William McTaggart (1835-1910)
William McTaggart was a crofter's son born near Aros in Kintyre. He was educated at Campbeltown and after a period as an apprentice apothecary left home to go to Edinburgh where he studied at the Trustees Academy under Robert Scott Lauder (1803-1869) from 1852 until 1859.
McTaggart was part of a distinguished generation of Scottish artists that included William Quiller Orchardson (1832-1910), Hugh Cameron (1835-1913), George Paul Chalmers (1833-1878) and John Pettie (1839-1893). Many of these were his fellow students in Edinburgh under Scott Lauder.
He started exhibiting around the age of 18 and during his time as a student he won several prizes. His early works were portraits but by the late 1850s he decided to concentrate on landscapes and continued painting portraits only when he needed money.
On his marriage in 1863 McTaggart moved to Fairlie and during the winter worked on large oils and in the summer he sketched on the coast. In the late 1860s he started painting more dramatic compositions and in the following decade was able to make a good living, supporting a family and a large house in Edinburgh. He frequently worked on the east coast at Carnoustie in spring and summer and making painting trips to Machrihanish during the Autumn.
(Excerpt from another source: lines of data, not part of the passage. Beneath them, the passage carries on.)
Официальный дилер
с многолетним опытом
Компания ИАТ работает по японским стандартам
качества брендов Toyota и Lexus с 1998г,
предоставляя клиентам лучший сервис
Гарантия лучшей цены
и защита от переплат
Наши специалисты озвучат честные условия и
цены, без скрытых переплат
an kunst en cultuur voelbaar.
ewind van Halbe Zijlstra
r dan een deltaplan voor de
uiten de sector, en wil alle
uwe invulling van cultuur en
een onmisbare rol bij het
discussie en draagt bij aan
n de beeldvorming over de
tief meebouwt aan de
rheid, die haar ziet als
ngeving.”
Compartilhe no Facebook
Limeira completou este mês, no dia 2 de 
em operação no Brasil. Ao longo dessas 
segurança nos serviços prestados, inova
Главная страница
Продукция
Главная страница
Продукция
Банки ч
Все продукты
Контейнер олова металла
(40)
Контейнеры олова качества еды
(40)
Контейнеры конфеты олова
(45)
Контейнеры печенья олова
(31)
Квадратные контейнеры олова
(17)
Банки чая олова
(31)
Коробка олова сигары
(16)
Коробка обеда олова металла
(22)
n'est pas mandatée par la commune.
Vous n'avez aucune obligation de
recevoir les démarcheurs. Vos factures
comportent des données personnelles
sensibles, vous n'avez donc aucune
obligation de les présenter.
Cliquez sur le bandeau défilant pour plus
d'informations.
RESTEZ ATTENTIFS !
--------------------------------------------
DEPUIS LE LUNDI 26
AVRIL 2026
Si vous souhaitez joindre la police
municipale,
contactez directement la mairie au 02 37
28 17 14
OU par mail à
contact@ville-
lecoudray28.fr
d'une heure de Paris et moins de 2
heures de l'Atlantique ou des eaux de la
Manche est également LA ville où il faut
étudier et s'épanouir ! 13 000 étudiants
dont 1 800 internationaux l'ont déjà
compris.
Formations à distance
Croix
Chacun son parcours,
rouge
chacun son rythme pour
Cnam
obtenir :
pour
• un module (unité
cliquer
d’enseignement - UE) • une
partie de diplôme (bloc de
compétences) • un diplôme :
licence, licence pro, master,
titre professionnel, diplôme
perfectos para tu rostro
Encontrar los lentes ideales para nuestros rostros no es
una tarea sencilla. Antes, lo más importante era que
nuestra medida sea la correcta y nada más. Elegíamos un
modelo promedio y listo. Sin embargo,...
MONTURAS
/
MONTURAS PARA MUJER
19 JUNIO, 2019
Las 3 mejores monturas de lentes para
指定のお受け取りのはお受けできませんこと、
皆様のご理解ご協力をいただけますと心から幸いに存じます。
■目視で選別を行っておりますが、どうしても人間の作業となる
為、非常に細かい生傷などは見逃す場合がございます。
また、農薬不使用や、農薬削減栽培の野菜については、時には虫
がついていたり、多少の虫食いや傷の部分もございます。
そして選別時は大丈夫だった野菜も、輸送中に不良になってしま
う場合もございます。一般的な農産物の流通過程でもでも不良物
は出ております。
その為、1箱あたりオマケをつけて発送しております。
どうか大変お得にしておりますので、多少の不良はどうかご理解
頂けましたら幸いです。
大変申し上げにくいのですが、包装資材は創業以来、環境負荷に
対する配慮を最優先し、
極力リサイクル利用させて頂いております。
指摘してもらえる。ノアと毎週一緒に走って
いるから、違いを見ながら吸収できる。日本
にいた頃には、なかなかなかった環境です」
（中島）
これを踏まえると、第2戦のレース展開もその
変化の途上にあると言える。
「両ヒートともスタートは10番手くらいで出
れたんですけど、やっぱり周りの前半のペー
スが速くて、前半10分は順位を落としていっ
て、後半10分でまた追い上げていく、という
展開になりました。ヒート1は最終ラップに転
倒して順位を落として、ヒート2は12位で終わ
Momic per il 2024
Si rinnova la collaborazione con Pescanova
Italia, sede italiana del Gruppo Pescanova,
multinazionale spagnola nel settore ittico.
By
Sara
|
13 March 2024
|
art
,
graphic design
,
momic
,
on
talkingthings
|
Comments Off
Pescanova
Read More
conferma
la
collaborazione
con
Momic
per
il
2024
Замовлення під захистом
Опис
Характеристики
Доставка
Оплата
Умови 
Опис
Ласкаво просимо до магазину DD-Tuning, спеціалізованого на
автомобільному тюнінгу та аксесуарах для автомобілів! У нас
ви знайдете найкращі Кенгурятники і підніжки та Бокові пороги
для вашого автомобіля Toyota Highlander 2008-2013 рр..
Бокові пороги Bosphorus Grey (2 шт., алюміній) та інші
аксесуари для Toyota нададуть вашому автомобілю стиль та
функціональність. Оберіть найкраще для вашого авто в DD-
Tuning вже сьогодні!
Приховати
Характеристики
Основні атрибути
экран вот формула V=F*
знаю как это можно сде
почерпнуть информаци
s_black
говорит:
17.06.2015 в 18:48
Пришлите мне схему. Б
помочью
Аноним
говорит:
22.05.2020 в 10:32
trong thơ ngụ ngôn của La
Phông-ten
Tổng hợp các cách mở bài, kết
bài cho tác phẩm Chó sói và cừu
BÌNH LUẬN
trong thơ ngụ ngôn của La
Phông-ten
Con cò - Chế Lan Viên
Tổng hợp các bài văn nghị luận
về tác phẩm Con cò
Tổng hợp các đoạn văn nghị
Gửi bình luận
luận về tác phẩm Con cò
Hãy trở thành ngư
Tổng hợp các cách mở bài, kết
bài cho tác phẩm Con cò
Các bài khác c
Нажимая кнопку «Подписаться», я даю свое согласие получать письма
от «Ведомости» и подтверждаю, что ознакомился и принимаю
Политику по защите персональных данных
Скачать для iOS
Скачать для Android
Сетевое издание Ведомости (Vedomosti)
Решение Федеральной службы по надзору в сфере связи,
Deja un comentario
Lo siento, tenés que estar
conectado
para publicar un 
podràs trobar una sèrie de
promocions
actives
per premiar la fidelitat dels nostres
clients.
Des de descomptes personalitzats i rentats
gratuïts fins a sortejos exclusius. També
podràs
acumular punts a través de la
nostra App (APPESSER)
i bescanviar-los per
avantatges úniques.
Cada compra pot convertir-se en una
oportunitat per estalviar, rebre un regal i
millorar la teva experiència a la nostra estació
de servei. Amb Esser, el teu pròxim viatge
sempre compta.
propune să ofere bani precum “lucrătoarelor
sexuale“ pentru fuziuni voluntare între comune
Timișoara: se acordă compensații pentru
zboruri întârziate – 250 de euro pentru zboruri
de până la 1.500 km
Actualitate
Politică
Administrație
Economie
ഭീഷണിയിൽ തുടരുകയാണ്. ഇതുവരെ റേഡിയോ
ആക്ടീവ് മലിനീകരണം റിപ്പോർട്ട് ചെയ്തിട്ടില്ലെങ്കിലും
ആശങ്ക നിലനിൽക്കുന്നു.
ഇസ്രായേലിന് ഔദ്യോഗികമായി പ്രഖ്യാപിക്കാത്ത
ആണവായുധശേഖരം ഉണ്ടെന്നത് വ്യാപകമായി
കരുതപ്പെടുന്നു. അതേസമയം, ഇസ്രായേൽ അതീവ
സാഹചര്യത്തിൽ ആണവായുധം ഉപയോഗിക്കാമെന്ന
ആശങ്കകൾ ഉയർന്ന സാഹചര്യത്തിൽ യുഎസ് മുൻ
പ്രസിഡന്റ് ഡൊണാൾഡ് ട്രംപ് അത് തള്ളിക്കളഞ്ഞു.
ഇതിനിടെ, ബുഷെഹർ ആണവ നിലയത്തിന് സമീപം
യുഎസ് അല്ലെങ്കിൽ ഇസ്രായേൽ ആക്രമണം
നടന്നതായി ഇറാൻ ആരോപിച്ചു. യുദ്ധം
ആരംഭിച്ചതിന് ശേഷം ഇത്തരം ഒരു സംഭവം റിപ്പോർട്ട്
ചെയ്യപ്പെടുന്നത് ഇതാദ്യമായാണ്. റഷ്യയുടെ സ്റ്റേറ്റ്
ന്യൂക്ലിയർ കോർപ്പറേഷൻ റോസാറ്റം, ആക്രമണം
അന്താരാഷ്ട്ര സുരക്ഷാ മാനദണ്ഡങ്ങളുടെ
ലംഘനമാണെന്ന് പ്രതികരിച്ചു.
Official recognition finally came when he became an Academician of the Royal Scottish Academy in 1870.
McTaggart's art continued to develop and by 1883 he was occupied with plein-air painting and the idea of completing a work in only one session. Later in that decade he moved to Broomieknowe in Midlothian, concentrating on dramatic evocation of atmosphere and working so quickly that a painting was often done in a day. This brought him to his great final series of works, painted at Machrihanish, which were impressionistic. His final trips to Carnoustie and Machrihanish took place in 1908. He died at Broomieknowe in 1910.